Restart the samba services to load these settings.

/etc/init.d/samba restart

Joining the domain

You can not joing the domain with the following command (or another administrator account can be used)

net ads join -U Administrator

This suceeds, but reports:

kerberos_kinit_password LINUX$@INT.INUTILITY.NET failed: Client not found in Kerberos database

This is something I’ve not been able to trace down yet, but everything works as expected. I have been advised that this may in fact be down to our incorrect reverse DNS.

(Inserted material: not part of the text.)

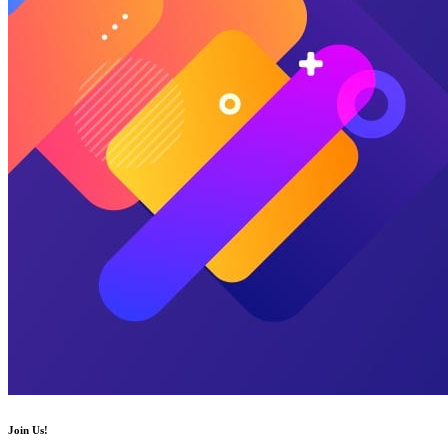
Join Us!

You should now be able to access the machine using \\LINUX as per a normal Windows server.

Other useful things

Automatic creation of user’s home directory

If you edit /etc/pam.d/common-session you can add an entry to automatically create a user’s home directory upon login:

session     required      pam_mkhomedir.so skel=/etc/skel umask=0022 silent

This saves you having to manually copy the /etc/skel files for any users who have not logged into the system before.

Leaving the AD Domain

This can be done using the command below and removes your computer’s entry from the Active Directory:

net ads leave -U Administrator

Update 30/10/2012: LDAP timeouts

Occasionally we get the following messages in our syslog:

ldap_search_ext() failed: Can't contact LDAP server
connected to LDAP server ldap://server1.int.inutility.net/

These seem to be due to the AD server(s) timing out the connection without nslcd noticing this, which while not fatal is annoying and can slow down resolving a username & their groups. AD seems to timeout the connections after 2 minutes.

If you put:

idle_timelimit 60

Into your /etc/nslcd.conf file this will disconnect after a minute and reconnect as needed which is a much faster process than the connection failure it was doing.